Alarmın acı acı çalmasıyla zorlukla gözlerini açtı Deniz. Saat henüz sabahın yedisiydi. Bir yıldır uykuya hasret kalmıştı. Bütün de hafta sonu olmasına rağmen kursa gitmek için sabahın köründe uyanmıştı. Kurs çıkışı Rüzgar hocanın evine gideceklerdi sınıfça. Dolabın karşısına geçip ne giysem diye düşündü. Acaba Ares de orda olur mu? Aman! Şeytan görsün yüzünü. En son Deniz'i bir güzel fırçalayıp öyle ayrılmıştı yanından. Olanları Beyza'ya anlatınca o da Ares'in bir çeşit sinir krizi geçirdiğini söylemişti. Düşüncelerini bir kenara bırakıp en sevdiği siyah kotunu ve bir tişört aldı eline. Üzerine de ince bir hırka giyecekti. Soğuk olmasına karşın. Kolu kırıldığından beri lanet ederek değiştiriyordu üzerini. Hem zorlanıyor, hem canı yanıyordu. Tek kolla saçını yapamadığı için açık bıraktı. Saçları baya uzamıştı. İlk defa bu kadar uzatmıştı. Normalde kesmicem demesine rağmen dayanamaz, yine keserdi. Bu sefer tutmuştu kendini.

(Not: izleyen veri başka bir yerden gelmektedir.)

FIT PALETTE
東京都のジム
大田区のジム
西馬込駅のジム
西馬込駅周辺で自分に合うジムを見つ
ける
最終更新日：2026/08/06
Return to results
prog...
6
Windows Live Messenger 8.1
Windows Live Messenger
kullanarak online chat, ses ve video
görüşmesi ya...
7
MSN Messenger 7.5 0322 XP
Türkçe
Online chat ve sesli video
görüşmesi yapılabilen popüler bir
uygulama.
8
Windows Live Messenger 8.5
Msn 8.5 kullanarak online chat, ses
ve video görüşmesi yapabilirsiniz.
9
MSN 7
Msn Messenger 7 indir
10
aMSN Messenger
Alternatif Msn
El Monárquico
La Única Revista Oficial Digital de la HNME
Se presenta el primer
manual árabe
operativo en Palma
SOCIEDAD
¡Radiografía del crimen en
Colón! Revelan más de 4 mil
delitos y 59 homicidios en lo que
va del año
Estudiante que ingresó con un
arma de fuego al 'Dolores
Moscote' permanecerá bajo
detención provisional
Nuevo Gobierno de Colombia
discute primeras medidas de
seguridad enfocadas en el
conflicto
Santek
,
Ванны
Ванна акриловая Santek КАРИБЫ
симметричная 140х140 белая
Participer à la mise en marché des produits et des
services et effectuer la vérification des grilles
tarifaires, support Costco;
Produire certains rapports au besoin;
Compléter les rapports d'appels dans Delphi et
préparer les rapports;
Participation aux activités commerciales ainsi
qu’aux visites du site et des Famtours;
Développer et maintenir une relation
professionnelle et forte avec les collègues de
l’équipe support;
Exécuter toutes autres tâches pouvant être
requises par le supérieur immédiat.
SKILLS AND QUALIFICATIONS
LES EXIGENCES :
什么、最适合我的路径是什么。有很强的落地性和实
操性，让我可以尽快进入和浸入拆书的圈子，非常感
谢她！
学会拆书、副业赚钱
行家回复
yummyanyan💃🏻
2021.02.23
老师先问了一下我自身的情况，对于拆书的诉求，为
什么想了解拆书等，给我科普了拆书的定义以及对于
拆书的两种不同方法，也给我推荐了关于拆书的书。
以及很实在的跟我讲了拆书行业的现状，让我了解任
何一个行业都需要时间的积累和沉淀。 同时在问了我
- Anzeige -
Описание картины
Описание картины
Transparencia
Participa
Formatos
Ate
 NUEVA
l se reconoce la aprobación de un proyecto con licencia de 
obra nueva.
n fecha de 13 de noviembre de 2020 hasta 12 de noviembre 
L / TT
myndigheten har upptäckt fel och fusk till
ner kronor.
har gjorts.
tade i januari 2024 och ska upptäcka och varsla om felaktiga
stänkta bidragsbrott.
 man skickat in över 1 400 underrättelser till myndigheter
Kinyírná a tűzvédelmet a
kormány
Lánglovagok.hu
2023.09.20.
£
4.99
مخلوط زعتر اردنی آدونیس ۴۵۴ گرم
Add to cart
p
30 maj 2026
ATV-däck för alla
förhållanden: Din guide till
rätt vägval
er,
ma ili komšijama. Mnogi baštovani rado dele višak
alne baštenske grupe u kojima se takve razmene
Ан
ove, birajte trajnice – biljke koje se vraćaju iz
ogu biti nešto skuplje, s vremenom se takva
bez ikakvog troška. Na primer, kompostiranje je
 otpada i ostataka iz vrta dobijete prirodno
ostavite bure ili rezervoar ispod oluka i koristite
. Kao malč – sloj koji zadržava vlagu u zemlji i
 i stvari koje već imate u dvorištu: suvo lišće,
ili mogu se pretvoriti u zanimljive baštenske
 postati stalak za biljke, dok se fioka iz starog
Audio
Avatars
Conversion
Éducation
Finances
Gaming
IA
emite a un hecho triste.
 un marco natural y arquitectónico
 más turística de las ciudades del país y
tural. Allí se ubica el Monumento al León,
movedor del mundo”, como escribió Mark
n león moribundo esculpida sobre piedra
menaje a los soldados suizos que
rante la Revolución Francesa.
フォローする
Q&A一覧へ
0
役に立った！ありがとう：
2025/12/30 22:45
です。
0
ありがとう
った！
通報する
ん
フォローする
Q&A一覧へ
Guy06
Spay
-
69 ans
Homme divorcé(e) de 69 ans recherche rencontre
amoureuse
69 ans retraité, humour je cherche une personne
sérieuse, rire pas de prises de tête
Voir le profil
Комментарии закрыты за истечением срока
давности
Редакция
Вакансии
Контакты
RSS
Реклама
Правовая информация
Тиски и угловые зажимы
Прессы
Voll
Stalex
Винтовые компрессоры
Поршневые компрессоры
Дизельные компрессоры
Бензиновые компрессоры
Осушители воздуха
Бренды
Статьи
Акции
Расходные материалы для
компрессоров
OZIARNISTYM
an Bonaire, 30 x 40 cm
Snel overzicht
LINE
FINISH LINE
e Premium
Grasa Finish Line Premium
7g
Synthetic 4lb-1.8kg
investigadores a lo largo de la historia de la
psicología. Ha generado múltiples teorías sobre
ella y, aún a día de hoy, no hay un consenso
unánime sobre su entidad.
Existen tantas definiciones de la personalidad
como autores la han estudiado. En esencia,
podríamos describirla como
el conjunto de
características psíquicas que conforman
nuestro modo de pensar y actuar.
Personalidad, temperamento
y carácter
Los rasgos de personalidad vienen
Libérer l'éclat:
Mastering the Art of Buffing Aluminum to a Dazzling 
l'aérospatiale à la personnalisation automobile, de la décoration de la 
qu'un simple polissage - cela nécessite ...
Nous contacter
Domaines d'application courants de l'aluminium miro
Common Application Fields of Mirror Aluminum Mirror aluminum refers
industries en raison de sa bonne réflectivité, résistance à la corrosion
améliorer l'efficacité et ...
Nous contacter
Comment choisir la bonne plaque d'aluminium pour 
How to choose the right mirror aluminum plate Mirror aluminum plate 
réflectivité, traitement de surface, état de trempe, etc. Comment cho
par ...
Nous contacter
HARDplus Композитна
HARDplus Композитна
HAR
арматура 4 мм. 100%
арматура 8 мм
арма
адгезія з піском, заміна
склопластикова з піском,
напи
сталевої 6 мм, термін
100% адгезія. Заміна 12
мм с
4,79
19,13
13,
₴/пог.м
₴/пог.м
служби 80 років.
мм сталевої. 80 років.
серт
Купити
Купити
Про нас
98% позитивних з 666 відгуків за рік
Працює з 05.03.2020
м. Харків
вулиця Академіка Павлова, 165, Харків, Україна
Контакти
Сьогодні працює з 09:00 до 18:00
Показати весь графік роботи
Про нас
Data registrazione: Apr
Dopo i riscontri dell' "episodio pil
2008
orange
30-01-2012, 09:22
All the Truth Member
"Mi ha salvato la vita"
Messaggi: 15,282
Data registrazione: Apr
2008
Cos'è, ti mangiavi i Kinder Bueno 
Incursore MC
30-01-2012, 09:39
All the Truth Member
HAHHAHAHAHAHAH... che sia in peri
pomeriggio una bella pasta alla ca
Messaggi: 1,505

Kahvaltısını yaptıktan sonra Beyza'yı da alıp okula doğru yol aldı. Daha önce kararlaştırdıkları için ders çıkışı hepsi bir araya geldi. Durup düşününce sınıf arkadaşlarını gerçekten sevdiğine karar verdi. En azından böyle durumlarda kolayca bir araya gelebiliyorlardı. Herkes birbiriyle selamlaştıktan sonra yürümeye başladılar. Yaklaşık yirmi dakikalık bir yürüyüşten sonra evi bulabildiler. Beyza en önde olduğu için zili o çaldı. Deniz hemen onun yanında, diğerleri bir adım geride duruyordu. Kapı çalınca salonda oturan Ares abisinden önce kapıya yöneldi. Deniz'i karşısında görünce bocaladı bir an. Arkasındakileri görünce anladı ne için geldiklerini. Bir süre bekleyince Deniz'in içinden 'gelen her misafirinizi böyle mi karşılıyorsunuz?' demek gelse de yeri olmadığı için ses etmedi. Rüzgar gelince içeri buyur etti gençleri. Yüzü çökmüştü. Bunu sınıftaki herkes farketmişti. Özellikle de onun yakışıklılığıyla bir hayli ilgilenen kızlar farketmişti durumu. Herkes oturunca Esin" başınız sağolsun hocam. İnanın çok üzüldük." dedi. Diğerleri de onaylayan cümleler kurdular. Rüzgar herkese teşekkür etti. Acısını belli etmemeye çalıştığı o kadar belliydi ki durumun herkes farkındaydı. Ares köşedeki tekli koltukta oturmuş onları dinliyordu. Bir ara gözü Deniz'e kaymış, kızdaki gerginliği farketmesine neden olmuştu. Deniz o sırada Ares'e bakmamak için özellikle çaba sarfediyordu. O, bakmamak için ne kadar çabalıyorsa diğer kızlar bir o kadar dikkatli bakıyorlardı genç adama. Rüzgar'ın konuşması böldü sessizliği.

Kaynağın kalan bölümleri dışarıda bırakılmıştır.